▶ RECORDS SHOWN:
= Beginning of Section =
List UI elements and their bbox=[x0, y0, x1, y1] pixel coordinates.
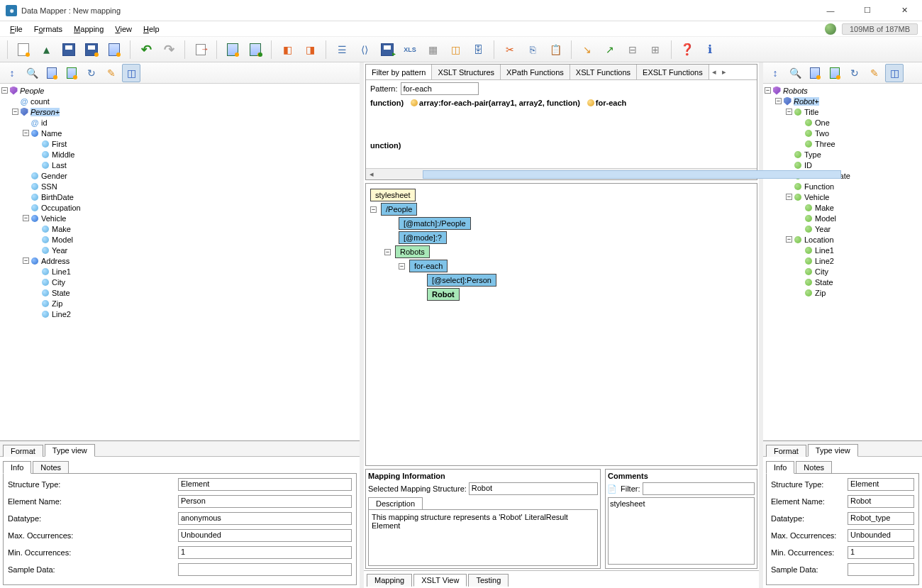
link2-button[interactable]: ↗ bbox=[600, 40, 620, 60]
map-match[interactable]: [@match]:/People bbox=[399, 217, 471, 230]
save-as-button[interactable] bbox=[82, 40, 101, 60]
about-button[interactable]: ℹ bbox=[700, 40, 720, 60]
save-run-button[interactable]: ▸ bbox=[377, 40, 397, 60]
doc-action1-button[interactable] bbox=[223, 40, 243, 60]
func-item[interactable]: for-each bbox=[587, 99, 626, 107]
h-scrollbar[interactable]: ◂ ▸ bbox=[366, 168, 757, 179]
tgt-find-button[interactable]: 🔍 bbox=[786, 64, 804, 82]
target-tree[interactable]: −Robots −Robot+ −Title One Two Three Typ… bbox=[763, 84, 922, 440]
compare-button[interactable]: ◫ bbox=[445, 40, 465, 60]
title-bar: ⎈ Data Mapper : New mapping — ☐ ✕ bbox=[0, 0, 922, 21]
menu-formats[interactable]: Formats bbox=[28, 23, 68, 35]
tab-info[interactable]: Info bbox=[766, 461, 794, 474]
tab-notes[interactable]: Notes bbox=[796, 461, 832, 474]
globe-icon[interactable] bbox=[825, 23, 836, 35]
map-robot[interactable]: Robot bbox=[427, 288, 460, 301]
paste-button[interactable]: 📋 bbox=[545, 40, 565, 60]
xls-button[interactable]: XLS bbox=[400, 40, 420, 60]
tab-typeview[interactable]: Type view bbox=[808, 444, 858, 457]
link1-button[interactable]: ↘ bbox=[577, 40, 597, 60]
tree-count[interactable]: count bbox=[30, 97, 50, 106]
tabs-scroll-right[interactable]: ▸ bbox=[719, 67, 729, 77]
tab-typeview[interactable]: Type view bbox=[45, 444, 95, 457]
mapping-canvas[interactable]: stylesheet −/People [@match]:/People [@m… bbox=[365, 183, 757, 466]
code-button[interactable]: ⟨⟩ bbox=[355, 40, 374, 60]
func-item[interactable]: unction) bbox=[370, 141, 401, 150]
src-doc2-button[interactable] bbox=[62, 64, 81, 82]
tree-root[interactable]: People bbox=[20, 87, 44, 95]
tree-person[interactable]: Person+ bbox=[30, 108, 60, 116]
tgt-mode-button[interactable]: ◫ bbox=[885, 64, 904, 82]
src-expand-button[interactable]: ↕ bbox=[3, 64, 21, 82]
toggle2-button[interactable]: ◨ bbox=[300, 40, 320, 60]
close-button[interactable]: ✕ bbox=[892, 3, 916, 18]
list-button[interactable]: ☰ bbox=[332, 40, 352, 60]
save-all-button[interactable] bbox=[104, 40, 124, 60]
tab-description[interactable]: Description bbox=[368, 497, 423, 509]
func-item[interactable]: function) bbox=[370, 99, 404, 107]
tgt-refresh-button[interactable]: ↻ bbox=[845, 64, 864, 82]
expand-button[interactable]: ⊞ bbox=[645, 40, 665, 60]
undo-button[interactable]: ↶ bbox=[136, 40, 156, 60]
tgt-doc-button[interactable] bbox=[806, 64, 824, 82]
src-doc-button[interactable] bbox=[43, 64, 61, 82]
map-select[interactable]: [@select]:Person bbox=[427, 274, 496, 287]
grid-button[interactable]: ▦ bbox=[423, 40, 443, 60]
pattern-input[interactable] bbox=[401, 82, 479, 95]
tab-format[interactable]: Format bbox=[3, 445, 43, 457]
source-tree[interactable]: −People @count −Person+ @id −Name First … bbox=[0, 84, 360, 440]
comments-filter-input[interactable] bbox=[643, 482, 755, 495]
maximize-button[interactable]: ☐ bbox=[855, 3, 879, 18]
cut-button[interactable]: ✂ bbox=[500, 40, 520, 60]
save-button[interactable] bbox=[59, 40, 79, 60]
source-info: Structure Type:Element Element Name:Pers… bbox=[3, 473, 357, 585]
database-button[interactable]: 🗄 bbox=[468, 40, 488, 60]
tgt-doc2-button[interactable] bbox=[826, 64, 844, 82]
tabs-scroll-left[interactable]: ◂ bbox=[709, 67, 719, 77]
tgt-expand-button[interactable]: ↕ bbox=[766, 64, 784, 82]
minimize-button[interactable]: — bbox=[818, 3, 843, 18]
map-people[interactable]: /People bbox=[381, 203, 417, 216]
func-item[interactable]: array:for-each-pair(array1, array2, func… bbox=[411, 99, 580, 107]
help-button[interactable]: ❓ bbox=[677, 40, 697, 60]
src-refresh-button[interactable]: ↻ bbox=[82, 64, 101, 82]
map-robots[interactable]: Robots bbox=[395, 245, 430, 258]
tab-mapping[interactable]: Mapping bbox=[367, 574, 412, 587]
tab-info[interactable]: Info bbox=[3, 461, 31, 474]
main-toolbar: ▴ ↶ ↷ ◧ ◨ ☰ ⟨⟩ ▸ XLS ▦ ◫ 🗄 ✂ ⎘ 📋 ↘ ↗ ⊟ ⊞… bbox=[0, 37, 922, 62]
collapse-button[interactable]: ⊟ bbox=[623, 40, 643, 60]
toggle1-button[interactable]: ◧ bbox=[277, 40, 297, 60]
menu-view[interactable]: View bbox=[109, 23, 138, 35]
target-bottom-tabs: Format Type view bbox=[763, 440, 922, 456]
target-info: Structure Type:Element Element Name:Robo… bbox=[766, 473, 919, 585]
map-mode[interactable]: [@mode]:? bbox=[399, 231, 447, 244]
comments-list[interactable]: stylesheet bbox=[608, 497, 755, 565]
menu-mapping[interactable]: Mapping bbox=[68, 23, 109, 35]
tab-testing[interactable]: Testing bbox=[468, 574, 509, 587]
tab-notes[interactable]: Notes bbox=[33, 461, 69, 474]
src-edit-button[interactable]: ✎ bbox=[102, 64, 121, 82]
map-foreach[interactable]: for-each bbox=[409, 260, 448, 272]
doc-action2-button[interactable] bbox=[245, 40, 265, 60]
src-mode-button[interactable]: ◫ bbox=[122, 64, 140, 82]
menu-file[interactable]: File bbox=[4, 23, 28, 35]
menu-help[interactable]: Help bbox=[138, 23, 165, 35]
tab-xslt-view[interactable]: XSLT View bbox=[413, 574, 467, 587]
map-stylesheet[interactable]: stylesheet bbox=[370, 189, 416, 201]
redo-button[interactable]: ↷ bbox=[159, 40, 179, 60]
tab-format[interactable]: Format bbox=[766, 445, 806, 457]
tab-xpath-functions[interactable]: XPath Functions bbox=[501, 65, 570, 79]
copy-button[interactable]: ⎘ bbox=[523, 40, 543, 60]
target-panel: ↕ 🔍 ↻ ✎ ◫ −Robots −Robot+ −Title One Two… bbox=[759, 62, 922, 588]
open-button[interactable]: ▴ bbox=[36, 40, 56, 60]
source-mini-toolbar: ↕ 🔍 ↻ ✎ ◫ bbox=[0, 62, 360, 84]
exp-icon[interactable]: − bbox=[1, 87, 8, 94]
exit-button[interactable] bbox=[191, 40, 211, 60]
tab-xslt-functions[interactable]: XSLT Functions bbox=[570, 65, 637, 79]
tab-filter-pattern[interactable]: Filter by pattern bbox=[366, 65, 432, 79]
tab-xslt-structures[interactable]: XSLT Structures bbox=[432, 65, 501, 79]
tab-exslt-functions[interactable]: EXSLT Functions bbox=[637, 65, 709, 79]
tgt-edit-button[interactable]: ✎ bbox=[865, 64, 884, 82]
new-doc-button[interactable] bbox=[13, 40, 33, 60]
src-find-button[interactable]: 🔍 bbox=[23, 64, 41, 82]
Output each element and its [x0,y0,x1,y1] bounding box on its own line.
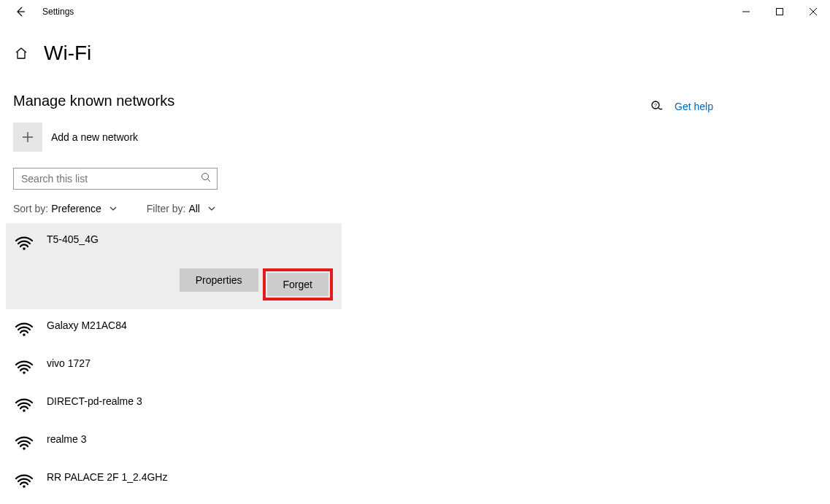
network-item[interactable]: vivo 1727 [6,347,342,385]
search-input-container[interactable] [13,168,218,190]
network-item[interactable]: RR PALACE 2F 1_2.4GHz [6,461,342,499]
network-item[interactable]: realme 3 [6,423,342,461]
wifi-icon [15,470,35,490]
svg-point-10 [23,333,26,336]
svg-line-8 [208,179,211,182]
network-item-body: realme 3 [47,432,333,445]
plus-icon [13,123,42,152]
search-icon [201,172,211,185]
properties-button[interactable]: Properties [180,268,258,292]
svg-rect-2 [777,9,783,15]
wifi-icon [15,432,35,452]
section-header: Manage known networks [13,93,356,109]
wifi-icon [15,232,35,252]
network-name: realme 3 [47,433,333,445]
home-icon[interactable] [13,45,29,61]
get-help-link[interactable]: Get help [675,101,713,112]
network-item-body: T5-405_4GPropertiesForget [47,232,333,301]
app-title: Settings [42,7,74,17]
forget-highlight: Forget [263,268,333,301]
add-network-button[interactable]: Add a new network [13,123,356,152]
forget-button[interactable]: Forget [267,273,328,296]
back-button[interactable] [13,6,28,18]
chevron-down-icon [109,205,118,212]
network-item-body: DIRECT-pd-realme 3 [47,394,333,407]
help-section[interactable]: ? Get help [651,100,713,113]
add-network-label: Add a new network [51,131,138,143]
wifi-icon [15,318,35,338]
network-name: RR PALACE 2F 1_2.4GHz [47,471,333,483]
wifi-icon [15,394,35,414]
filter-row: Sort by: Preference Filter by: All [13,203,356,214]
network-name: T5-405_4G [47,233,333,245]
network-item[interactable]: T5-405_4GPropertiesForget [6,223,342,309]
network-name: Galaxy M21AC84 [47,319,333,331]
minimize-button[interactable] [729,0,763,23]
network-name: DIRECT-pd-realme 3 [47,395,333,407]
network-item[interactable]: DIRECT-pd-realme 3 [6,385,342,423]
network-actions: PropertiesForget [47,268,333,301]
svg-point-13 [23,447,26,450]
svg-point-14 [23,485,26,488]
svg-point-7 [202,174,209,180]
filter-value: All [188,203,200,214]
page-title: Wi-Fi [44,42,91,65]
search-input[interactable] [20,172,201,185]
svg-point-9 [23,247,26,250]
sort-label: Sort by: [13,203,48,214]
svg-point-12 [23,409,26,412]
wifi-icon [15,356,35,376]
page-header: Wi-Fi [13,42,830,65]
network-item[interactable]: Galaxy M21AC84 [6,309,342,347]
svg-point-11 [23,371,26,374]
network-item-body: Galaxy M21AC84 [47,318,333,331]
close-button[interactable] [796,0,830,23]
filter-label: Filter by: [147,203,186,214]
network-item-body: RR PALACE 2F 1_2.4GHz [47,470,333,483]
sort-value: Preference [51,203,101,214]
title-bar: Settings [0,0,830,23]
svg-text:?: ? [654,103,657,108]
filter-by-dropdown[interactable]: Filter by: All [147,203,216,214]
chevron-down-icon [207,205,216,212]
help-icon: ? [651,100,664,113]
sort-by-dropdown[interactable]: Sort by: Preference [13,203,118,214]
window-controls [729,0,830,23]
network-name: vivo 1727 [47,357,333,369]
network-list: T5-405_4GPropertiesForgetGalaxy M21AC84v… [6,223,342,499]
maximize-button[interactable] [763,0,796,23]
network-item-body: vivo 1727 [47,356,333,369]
= End of Section =
▶ WHAT TO PRODUCE:
Lines in the listing above that contain the word "mapping" must be copied; leave out the rest.

▶ TASK OUTPUT:
title-bar: ⎈ Data Mapper : New mapping — ☐ ✕ bbox=[0, 0, 922, 21]
mapping-canvas[interactable]: stylesheet −/People [@match]:/People [@m… bbox=[365, 183, 757, 466]
tab-mapping[interactable]: Mapping bbox=[367, 574, 412, 587]
menu-mapping[interactable]: Mapping bbox=[68, 23, 109, 35]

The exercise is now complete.